WTA was second only to the super-agencies like Creative Artists and William Morris, power houses who handled movie star careers and more. “I know what you’re thinking.”
“What.” He shuffled a little closer, scooting his butt along the floor and knocking over a pile of CDs.
“You’re thinking if we had a kick ass agency behind us, we could do the tour we want.”
Bart smiled. “Actually, I was thinking we could get him to take us somewhere Really Pricey to eat. But clearly that’s what you are thinking.”
I shook my head. “I don’t know.” Damn. “The last thing I want is another manager to butt heads with.”
“We’ve been through this before. We don’t even know what he does for WTA, so maybe we’re counting the chicks before they’re hatched anyway. But I thought you’d want to keep it in mind, in case we could use him.”
“Sneaky bastard.”
“Just an amateur.” Bart patted me on the shoulder. “You need anything? Aspirin?”
“They gave me horse-size pills at the hospital. I gotta eat to take them though or they’ll burn a hole in my stomach.”
He nodded and got up. We had one of those moments where it was like we were still talking, but we weren’t saying anything aloud. The glances were all the equivalent of yeah okay, sounds good, whatever, talk to you later, I’ll be around. After he went out of the room, I lay there looking at the splint and wishing I had something else to think about.
Then my wish came true, and the phone rang, and it was Mills. Be careful what you wish for.
—
(Primo content update: You did it. Donations have passed the threshold, so the SPIN article will post Friday for all to read, and Daron will read it in the plot sometime after!)
10 Comments
NO BART, BAD BART. One does NOT engage with crazy abusive fucks of parents. And one does NOT say, “Oh, he doesn’t seem that bad,” to the person who is AFRAID of him. BAD BART, BAD IDEA BART, STUPID BART.

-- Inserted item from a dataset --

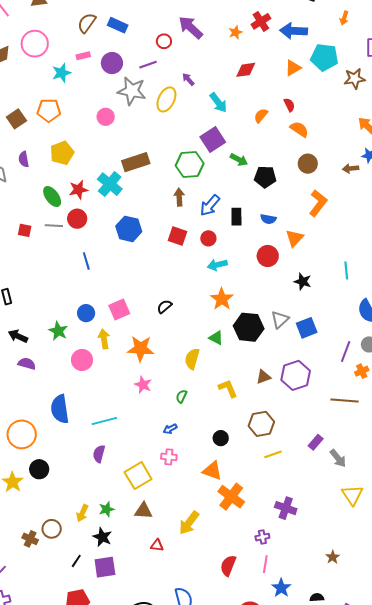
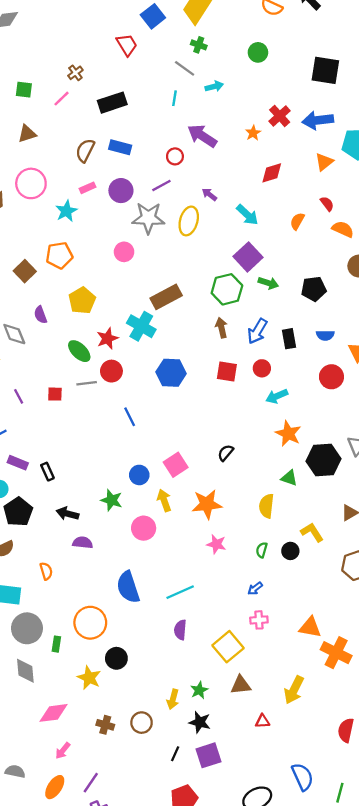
green arrow: (239, 160) -> (268, 283), moved
black circle: (221, 438) -> (290, 551), moved
brown cross: (30, 539) -> (105, 725), moved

Makes me want to reach back through time and slam his head against a brick wall.
But how much does Bart actually KNOW? He’s only heard what Daron’s told him, and Daron tends to downplay things.
What she said–Bart doesn’t know squat. And really, maybe this is a guy thing, but I don’t know any guy who wasn’t a little afraid of his old man when he was young.

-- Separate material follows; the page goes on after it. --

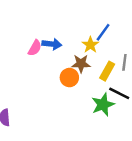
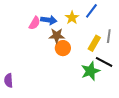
yellow star: (90, 45) -> (72, 18), moved
brown star: (81, 64) -> (57, 36), moved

Tsk. Bart’s a better judge of people than I am.
Sorry, knee-jerk reaction. I have too many friends who’ve cut off contact with their parents for *excellent* reasons.

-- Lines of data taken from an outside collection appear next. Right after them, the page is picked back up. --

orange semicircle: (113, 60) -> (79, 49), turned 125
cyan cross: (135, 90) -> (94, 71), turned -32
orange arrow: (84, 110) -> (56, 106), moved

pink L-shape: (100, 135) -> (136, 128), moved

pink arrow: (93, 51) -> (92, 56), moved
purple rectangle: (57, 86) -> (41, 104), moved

And not because they’re repressed fuckups like me? *snort* No worries. Now we get to see if Digger will live down to my expectations or not…
Also, on the Really Pricey option, trying to remember what was around in 1986 or so… Anthony’s Pier 4?
I dunno. I was 16, I never got to go anywhere really pricey. Except for that French class trip to Maison Robert. I don’t see Daron and everyone being really happy there…
Yeah, if went somewhere REALLY Really Pricey Bart would have to lend me some clothes.
For us, anything more expensive than the Vi Majestic or Pho Pasteur was Really Pricey, though. And it was ’88/’89 by now…
Heh. ’88/’89, if you go to Border Cafe in Harvard Square, it was way too loud to have any serious conversation, and the margaritas were freakin’ huge. Hey, if it’s ’88/’89, you’re even legal to drink! Not that they ever, EVER carded. Which was one of the reasons I liked them.
Oh I know the Border Cafe quite well! Chris likes it there, too, and they just keep the chips coming and coming. And as I told Jonathan several months back, my legalization was coming up but I wasn’t going to tell anyone when it was.